[Task directions]
Begin at the line that has "kontakt do światła", stop after the line that has "2010 — 2026 ©", and print exactly those lines from the records below, without any pictures.

[Extracted records]
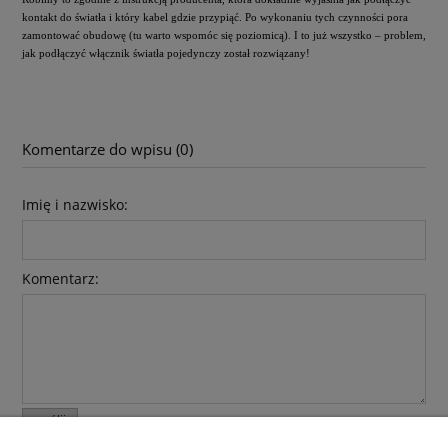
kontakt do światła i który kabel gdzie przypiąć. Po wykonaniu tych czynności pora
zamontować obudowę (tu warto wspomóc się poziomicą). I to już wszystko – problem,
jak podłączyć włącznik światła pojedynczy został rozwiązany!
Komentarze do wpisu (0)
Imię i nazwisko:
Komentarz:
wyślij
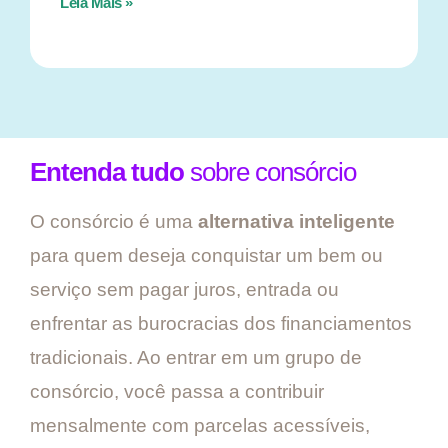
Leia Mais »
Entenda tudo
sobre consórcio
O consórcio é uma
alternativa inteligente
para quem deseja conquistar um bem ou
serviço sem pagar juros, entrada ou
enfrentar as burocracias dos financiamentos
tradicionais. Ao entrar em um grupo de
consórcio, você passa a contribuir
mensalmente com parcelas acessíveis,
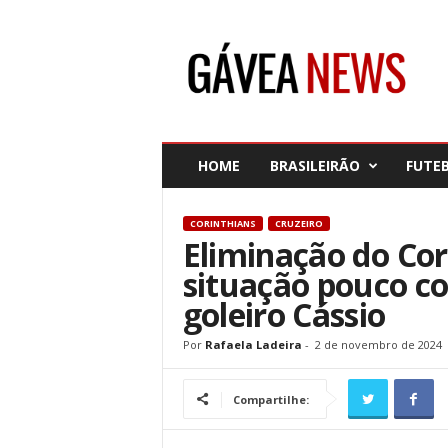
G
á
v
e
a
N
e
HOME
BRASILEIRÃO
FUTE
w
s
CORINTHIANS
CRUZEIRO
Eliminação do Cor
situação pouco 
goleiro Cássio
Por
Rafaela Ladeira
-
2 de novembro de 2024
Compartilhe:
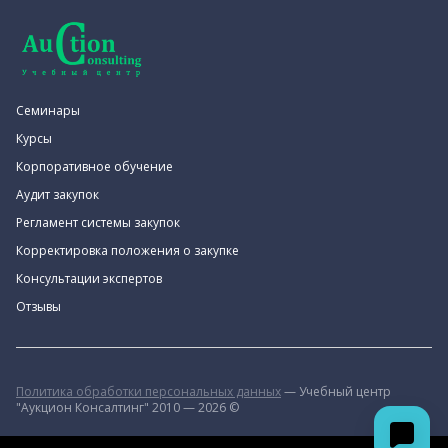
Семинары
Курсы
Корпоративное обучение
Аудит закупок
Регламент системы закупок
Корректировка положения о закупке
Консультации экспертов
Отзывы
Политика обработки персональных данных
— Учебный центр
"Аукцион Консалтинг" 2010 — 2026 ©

==

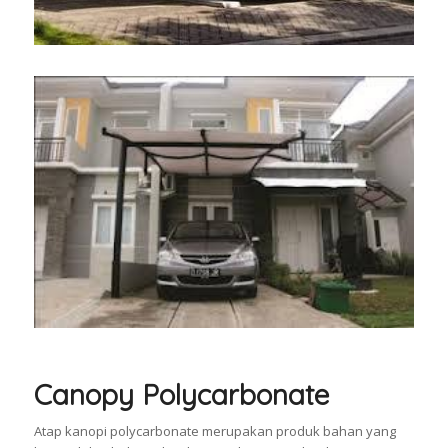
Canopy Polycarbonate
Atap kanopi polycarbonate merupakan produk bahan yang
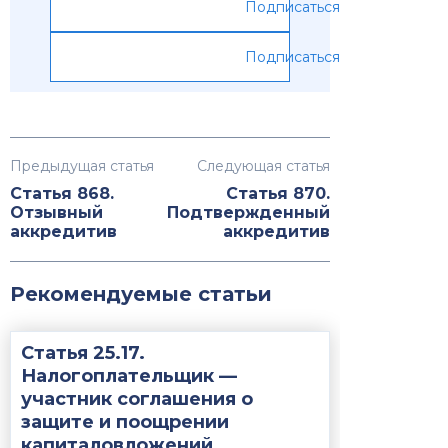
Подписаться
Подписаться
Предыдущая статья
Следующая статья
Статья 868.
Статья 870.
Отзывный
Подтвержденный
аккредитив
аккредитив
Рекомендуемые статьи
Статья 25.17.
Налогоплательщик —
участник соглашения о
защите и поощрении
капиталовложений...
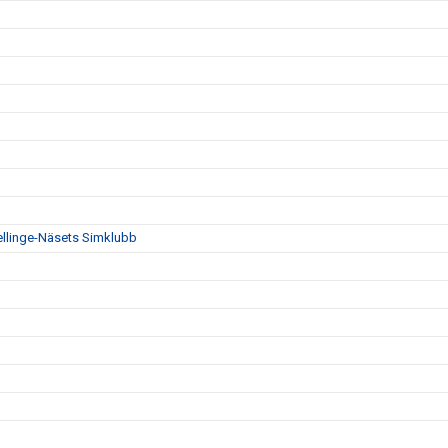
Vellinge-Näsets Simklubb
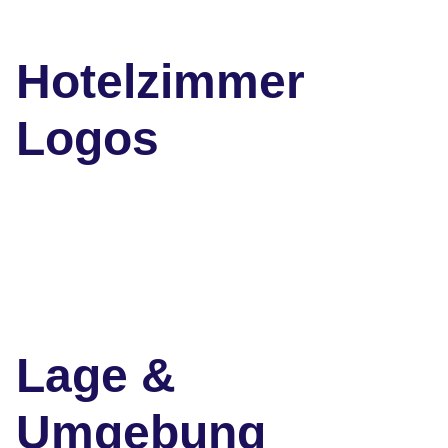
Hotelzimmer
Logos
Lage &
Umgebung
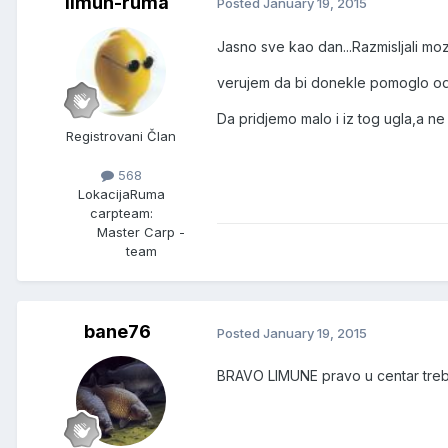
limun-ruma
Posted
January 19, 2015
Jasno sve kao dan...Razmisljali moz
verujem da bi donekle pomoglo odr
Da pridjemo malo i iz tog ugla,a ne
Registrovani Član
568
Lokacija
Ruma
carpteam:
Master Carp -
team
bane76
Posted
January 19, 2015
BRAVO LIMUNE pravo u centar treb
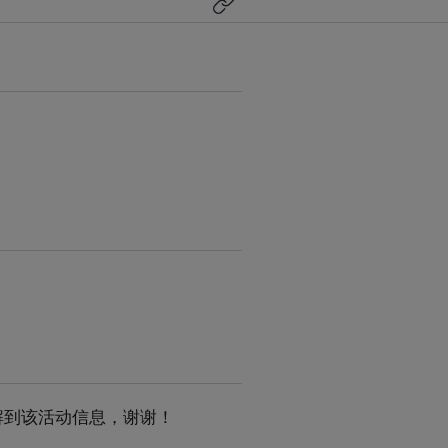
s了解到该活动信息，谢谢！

==

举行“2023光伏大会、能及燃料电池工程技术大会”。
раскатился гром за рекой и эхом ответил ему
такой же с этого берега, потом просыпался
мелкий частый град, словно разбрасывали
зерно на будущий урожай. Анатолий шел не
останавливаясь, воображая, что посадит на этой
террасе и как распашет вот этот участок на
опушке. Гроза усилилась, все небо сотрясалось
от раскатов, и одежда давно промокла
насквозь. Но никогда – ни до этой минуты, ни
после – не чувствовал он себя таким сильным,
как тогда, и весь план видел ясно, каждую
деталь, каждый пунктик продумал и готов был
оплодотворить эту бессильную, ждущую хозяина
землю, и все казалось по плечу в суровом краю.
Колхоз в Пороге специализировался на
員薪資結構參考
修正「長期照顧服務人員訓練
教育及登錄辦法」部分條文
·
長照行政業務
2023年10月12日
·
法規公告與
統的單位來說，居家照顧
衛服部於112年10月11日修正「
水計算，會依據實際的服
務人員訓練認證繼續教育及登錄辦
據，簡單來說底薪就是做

[Exercise answer]
kontakt do światła i który kabel gdzie przypiąć. Po wykonaniu tych czynności pora
zamontować obudowę (tu warto wspomóc się poziomicą). I to już wszystko – problem,
jak podłączyć włącznik światła pojedynczy został rozwiązany!
Komentarze do wpisu (0)
Imię i nazwisko:
Komentarz:
wyślij
Leia Mais »
Entenda tudo
sobre consórcio
O consórcio é uma
alternativa inteligente
para quem deseja conquistar um bem ou
serviço sem pagar juros, entrada ou
enfrentar as burocracias dos financiamentos
tradicionais. Ao entrar em um grupo de
consórcio, você passa a contribuir
mensalmente com parcelas acessíveis,
G
á
v
e
a
N
e
HOME
BRASILEIRÃO
FUTE
w
s
CORINTHIANS
CRUZEIRO
Eliminação do Cor
situação pouco 
goleiro Cássio
Por
Rafaela Ladeira
-
2 de novembro de 2024
Compartilhe:
Семинары
Курсы
Корпоративное обучение
Аудит закупок
Регламент системы закупок
Корректировка положения о закупке
Консультации экспертов
Отзывы
Политика обработки персональных данных
— Учебный центр
"Аукцион Консалтинг" 2010 — 2026 ©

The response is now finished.